It also took only about 30 minutes to put together, except for the brown rice. The only thing I really wanted and did not have to add to the mix was mushrooms, but now I can get those at the market too! And so can you!

From the Market Master

We have been working hard with some wonderful partners to find space and times for enough classes to teach more than 400 people who have signed up to take free classes in home canning. I will make time and space to thank each and every one of those partners once we have completed the class schedule because it has taken lots of cooperation, patience, and organization to put this together.

We will end up with enough classes to meet the demand this fall, but I have been surprised and disappointed to learn that so many nonprofit organizations that have the space we need want to charge us for its use to teach their own neighbors.
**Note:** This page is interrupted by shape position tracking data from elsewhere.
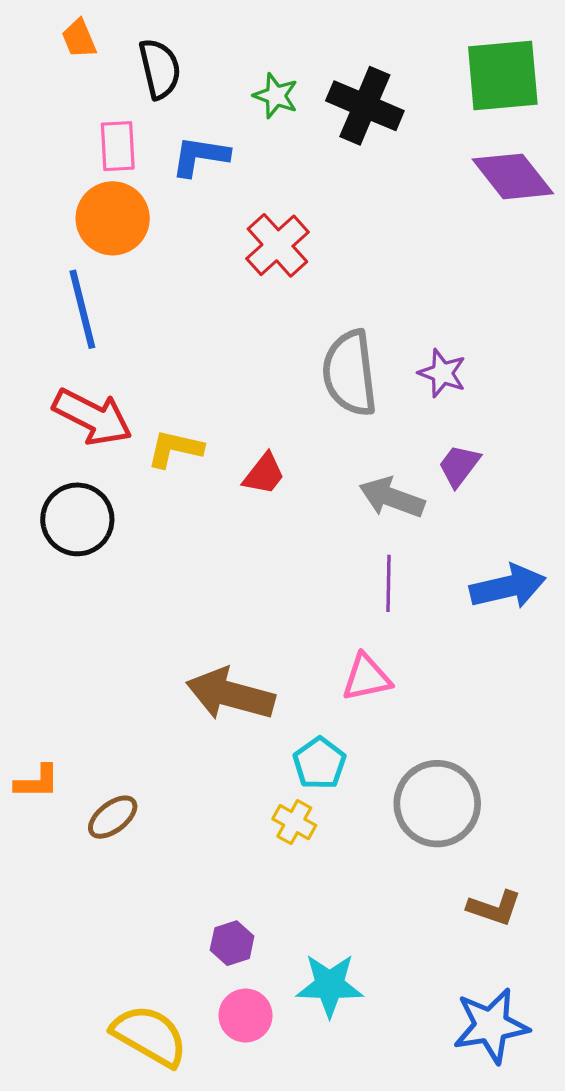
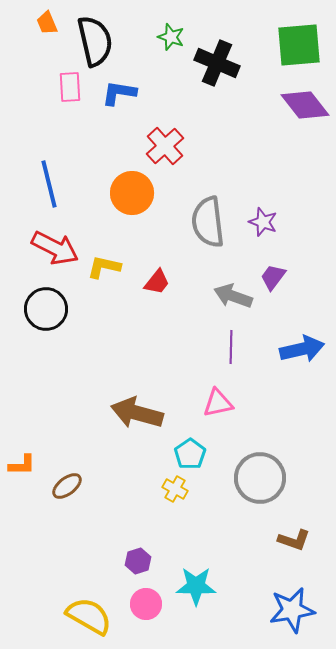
black semicircle: (160, 69) -> (95, 41), size x1.4
green star: (276, 96) -> (171, 37), moved
orange circle: (113, 218) -> (132, 193), moved

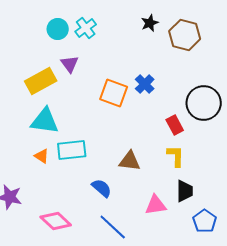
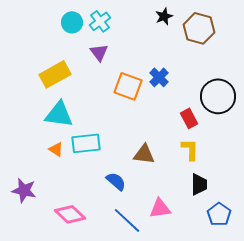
purple triangle: (70, 64) -> (99, 52), moved
pink triangle: (156, 205) -> (160, 208), moved

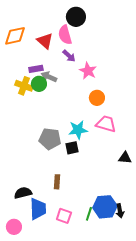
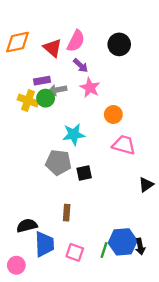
black circle: (76, 17) -> (119, 44), moved
pink semicircle: (65, 35) -> (76, 41), turned -138
pink star: (88, 71) -> (90, 88), moved
gray arrow: (49, 77) -> (57, 90), turned -35
cyan star: (78, 130) -> (74, 134), moved
black triangle: (125, 158) -> (146, 185), turned -40

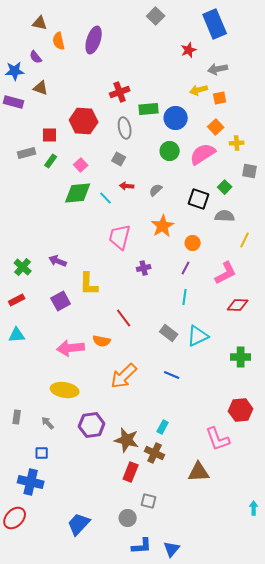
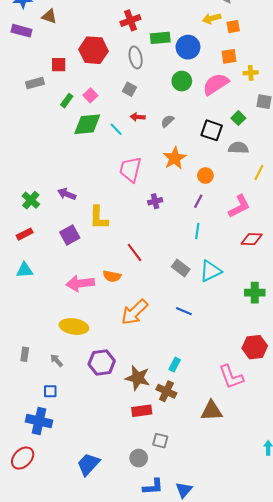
orange square: (216, 127) -> (229, 56), turned 35
green rectangle: (51, 161) -> (67, 101), moved
red rectangle: (131, 472) -> (142, 411), turned 60

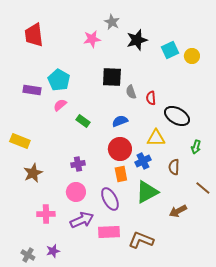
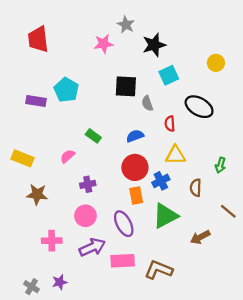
cyan square: (170, 50) -> (169, 75), moved
red semicircle: (151, 98) -> (170, 124), moved
pink semicircle: (60, 105) -> (67, 156), moved
black ellipse: (177, 116) -> (199, 107), moved
brown star: (33, 173) -> (37, 194), turned 30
In all cases, the classes will be made up of people who live in their communities, and where we have reached out for help, we have offered to include clients, staff, and/or members of these organizations in the classes.

I know that monetizing everything from the sides of buses to high-school scoreboards, not to mention the Web, is big business, but since when do we need to be paid to do good—or the right thing? I know as a child of the ’60s that I still carry with me lots of that unbridled idealism that led to our activism. Even then, though, I was considered something of a cynic because I was always realistic about projected outcomes. But I never expected to find that organizations that depend upon the good will of the communities they serve for their own success would need to charge for the use of a room—a room that would not be disturbed in any way and would look just as it did before the class when the class was over.

Our needs are simple: tables, chairs, running water nearby, and an electric outlet. We are flexible as long as we have a three-hour window; we are hoping to offer classes at various times of the day and on different days of the week. And many of the facilities we know about sit empty of activity most of the time. So I wonder where this comes from. In the ’60s, finding a location to teach free classes in anything would have been a cinch. It isn’t anymore. And I am sad about that.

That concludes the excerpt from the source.